## Work instruction
If a line in the data holds "below", copy that line out in full.

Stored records
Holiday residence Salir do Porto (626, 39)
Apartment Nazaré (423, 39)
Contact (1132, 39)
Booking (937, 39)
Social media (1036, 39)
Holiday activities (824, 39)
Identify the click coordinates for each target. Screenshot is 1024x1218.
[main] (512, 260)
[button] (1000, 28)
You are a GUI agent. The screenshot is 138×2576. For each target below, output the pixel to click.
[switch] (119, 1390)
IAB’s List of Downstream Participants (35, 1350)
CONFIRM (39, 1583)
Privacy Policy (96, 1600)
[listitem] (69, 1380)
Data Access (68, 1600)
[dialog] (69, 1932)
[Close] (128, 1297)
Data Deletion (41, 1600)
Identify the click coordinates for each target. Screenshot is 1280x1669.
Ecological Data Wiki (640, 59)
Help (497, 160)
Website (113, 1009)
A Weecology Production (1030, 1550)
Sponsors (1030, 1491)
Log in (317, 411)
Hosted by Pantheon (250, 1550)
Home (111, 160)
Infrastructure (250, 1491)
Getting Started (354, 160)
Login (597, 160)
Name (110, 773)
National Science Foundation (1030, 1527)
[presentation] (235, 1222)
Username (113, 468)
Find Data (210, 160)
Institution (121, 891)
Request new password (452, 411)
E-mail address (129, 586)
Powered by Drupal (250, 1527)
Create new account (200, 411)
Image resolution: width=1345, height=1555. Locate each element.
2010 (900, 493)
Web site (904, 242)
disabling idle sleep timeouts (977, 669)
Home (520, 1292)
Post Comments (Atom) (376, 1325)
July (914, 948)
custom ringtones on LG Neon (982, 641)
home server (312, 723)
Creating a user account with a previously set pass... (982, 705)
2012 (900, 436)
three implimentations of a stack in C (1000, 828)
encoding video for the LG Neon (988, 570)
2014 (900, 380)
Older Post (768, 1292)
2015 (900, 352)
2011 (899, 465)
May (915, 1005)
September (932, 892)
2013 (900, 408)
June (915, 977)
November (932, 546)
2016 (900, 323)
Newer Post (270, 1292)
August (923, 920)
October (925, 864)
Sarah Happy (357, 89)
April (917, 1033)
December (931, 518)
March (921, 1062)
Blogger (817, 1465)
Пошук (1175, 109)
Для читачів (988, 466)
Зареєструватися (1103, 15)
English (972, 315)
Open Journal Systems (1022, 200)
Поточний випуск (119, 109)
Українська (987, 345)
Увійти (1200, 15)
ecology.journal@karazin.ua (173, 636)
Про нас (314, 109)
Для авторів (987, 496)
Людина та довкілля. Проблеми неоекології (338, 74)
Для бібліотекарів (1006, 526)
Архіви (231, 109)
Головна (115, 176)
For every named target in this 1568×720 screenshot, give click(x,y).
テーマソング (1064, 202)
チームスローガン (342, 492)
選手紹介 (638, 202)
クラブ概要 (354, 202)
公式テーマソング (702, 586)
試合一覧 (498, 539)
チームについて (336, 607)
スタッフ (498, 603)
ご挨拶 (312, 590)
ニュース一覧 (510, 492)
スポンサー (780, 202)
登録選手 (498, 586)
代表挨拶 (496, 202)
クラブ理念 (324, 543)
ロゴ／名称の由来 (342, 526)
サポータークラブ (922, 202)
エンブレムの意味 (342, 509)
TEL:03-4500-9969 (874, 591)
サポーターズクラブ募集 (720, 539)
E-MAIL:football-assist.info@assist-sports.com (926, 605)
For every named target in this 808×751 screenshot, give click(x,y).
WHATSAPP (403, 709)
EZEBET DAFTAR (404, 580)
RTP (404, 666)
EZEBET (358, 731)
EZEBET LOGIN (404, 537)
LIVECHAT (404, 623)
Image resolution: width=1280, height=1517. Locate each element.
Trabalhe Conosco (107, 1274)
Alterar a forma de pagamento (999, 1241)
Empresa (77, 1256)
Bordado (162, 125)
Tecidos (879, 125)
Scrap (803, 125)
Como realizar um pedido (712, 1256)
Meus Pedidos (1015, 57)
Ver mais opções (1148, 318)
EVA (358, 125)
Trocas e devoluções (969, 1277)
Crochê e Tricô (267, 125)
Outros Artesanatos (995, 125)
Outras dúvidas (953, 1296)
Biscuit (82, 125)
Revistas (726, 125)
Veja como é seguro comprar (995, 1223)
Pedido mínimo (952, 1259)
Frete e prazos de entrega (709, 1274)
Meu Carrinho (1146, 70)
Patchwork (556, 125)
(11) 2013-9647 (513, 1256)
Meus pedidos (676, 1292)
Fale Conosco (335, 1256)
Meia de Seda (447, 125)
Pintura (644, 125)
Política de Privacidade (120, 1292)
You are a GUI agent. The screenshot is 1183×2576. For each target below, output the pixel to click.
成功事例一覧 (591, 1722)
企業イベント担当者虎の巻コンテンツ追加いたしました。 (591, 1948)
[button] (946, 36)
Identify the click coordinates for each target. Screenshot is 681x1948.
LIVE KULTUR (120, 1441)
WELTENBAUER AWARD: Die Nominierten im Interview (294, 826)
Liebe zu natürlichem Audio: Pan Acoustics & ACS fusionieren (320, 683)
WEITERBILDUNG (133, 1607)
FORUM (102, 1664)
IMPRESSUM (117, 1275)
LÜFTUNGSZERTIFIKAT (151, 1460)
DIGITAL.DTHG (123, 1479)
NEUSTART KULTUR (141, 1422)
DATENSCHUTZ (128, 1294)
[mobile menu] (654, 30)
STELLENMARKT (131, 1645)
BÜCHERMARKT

## Response
You are a GUI agent. The screenshot is 138×2576. For each target below, output the pixel to click.
You are a GUI agent. The screenshot is 1183×2576. For each target below, output the pixel to click.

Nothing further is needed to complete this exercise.